What is needed: Reply with one number only: the count of lines below that contain the word "produktiver".

Stored items from a collection:
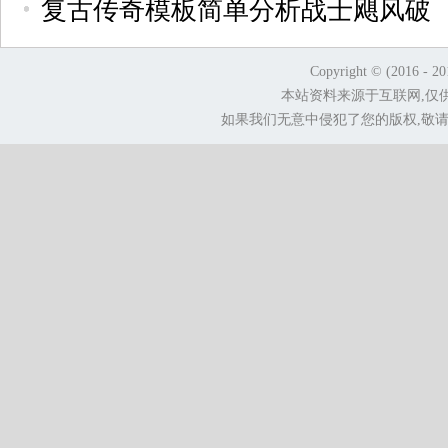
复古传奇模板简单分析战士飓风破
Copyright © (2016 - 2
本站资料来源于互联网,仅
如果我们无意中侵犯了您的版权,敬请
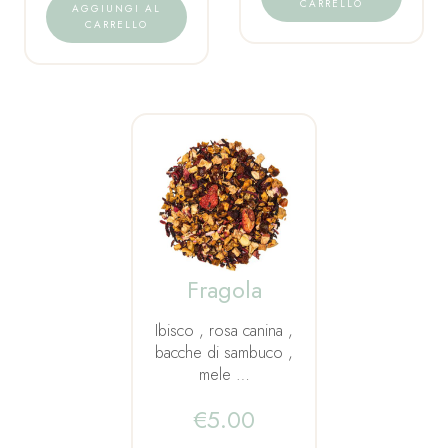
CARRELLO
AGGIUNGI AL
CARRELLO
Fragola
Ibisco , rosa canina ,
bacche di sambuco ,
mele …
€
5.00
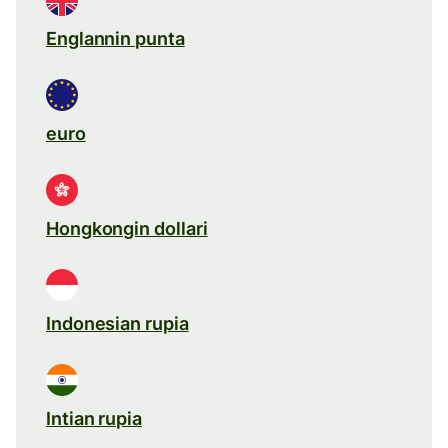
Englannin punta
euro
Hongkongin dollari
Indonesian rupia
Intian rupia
==
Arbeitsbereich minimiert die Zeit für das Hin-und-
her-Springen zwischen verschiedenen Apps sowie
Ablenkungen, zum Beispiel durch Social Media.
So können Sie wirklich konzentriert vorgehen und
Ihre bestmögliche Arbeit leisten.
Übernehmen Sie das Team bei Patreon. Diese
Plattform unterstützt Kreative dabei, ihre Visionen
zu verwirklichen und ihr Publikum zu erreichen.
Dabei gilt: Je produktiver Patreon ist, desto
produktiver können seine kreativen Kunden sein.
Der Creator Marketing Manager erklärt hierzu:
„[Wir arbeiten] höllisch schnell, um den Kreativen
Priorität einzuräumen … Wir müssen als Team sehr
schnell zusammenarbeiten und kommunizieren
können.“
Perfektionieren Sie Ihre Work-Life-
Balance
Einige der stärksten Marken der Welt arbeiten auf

Written solution: 2